Closed deniskonovalov64 closed 2 years ago
Hello @deniskonovalov64 ,
I'm not sure I understand your question.
If by "track" you mean have entries created in ModSecurity's audit log, then an HTTP transaction can have information included there for both its request and its response. If you are using 'SecAuditEngine RelevantOnly', then only some transactions will produce output there. If you use 'SecAuditEngine On', then ModSecurity will log all transactions.
Hello @martinhsv , thanks for your answer, this is exactly what I was looking for. I apologize for this. (
And I'll ask as soon as I have a chance. Will the data output via JSON in the audit log change or change?

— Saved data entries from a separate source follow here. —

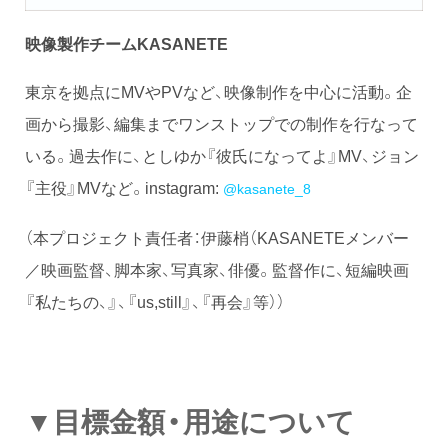
映像製作チームKASANETE
東京を拠点にMVやPVなど、映像制作を中心に活動。⁣企
画から撮影、編集までワンストップでの制作を行なって
いる。過去作に、としゆか『彼氏になってよ』MV、ジョン
『主役』MVなど。instagram:
@kasanete_8
（本プロジェクト責任者：伊藤梢（KASANETEメンバー
／映画監督、脚本家、写真家、俳優。監督作に、短編映画
『私たちの、』、『us,still』、『再会』等））
▼目標金額・用途について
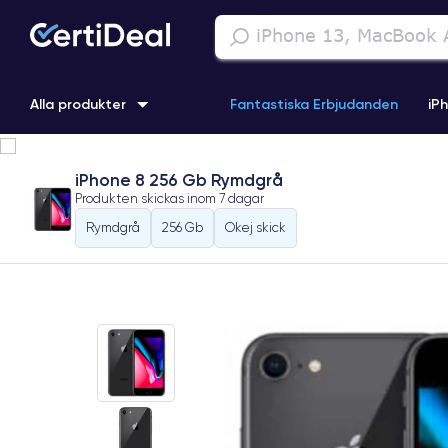
Alla produkter
Fantastiska Erbjudanden
iP
iPhone 16
iPhone 13 Pro
iPhone SE 3 (2022)
iPhone 1
iPhone 8 256 Gb Rymdgrå
Produkten skickas inom
7 dagar
iPhone 11 Pro
iPhone 15 Pro
Rymdgrå
256 Gb
Okej skick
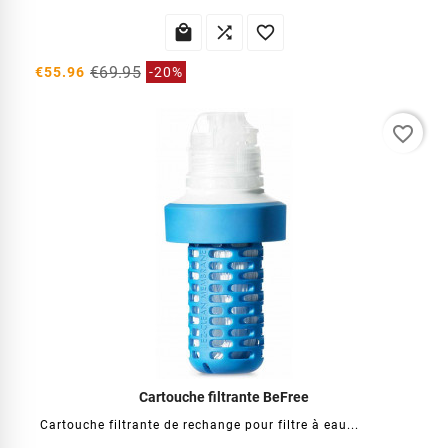



€69.95
€55.96
-20%
favorite_border
Cartouche filtrante BeFree
Cartouche filtrante de rechange pour filtre à eau...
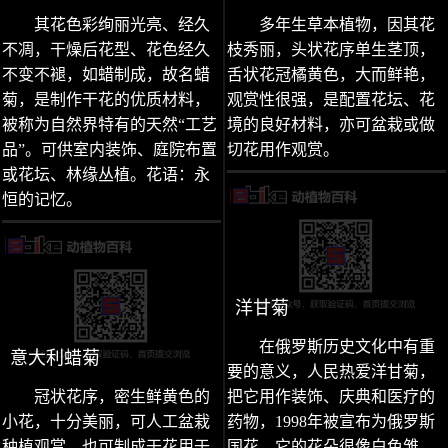
其花色彩绚丽光亮、经久
多年生草本植物，因其花
不凋，干燥后花型、花色经久
枝秀丽，头状花序单生茎顶，
不变不褪，如蜡制成，故名蜡
舌状花冠橘黄色，大而鲜艳，
菊，是制作干花的优质材料，
观赏性很强，是配置花坛、花
被称为自然界特有的天然“工艺
境的良好材料，亦可盆栽或做
品”。可供室内装饰、庭院布置
切花用作观赏。
或花坛、林缘丛植。花语：永
恒的记忆。
洋甘菊
在俄罗斯历史文化中有重
意大利蜡菊
要的意义，人民热爱洋甘菊，
冠状花序，密生鲜黄色的
把它用作装饰、庆典和医疗的
小花，十分美丽，可人工盆栽
药物，1998年被宣布为俄罗斯
种植观赏，也可制成干花用于
国花。它的花朵很像白色雏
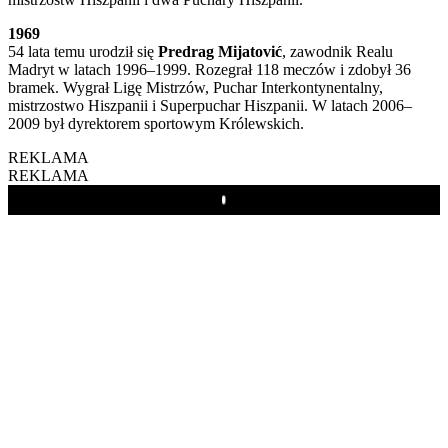
1969
54 lata temu urodził się
Predrag Mijatović
, zawodnik Realu
Madryt w latach 1996–1999. Rozegrał 118 meczów i zdobył 36
bramek. Wygrał Ligę Mistrzów, Puchar Interkontynentalny,
mistrzostwo Hiszpanii i Superpuchar Hiszpanii. W latach 2006–
2009 był dyrektorem sportowym Królewskich.
REKLAMA
REKLAMA
Play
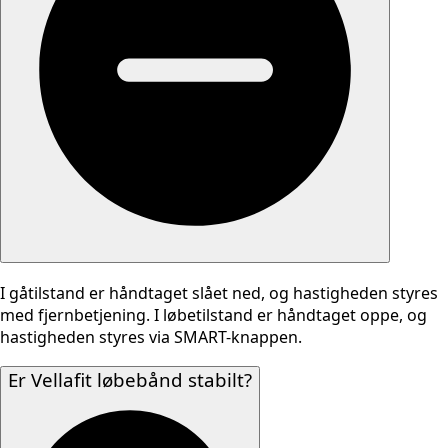
I gåtilstand er håndtaget slået ned, og hastigheden styres
med fjernbetjening. I løbetilstand er håndtaget oppe, og
hastigheden styres via SMART-knappen.
Er Vellafit løbebånd stabilt?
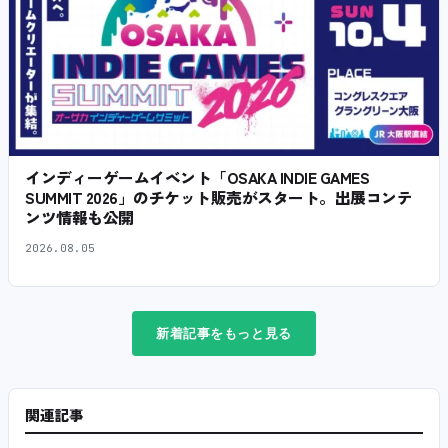
インディーゲームイベント「OSAKA INDIE GAMES
SUMMIT 2026」のチケット販売がスタート。出展コンテ
ンツ情報も公開
2026.08.05
新着記事をもっと見る
関連記事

There are these lines: "ruleId": "920280", "file": "/etc/nginx/modsec/coreruleset-3.3.2/rules/REQUEST-920-PROTOCOL-ENFORCEMENT.conf", Is it possible to add another value that would look like this: "attack type" : "PROTOCOL-ENFORCEMENT" or "attack type" : "REQUEST-920-PROTOCOL-ENFORCEMENT"
Here's how it might look to illustrate:
"messages": [{
"message": "Request Missing a Host Header",
"details": {
"match": "Matched \"Operator `Eq' with parameter `0' against variable `REQUEST_HEADERS:Host' (Value: `0' )",
"reference": "",
"ruleId": "920280",
"file": "/etc/nginx/modsec/coreruleset-3.3.2/rules/REQUEST-920-PROTOCOL-ENFORCEMENT.conf",
"attack type" : "REQUEST-920-PROTOCOL-ENFORCEMENT",
"lineNumber": "532",
"data": "",
"severity": "4",
"ver": "OWASP_CRS/3.3.2",
"rev": "",
"tags": ["application-multi", "language-multi", "platform-multi", "attack-protocol", "paranoia-level/1", "OWASP_CRS", "capec/1000/210/272", "PCI/6.5.10"],
"maturity": "0",
"accuracy": "0"
}
}
]
Thanks in advance.
There is no current mechanism to add arbitrary top-level detail items to audit log reports in the way that you have illustrated.
However, if you want to add classification data or any other metadata about a triggered rule to the output, the existing "tag" action is intended for that purpose. Indeed, for the example that you have chosen, the CRS rule is already including "attack-protocol".
Understood, thanks for your answer. I close the question.
Hello, I don't know where to ask this question. Is it possible for ModSecurity to track all traffic (not just the response record) passing through it? If not, is it possible to do this? And do you have any plans to organize this?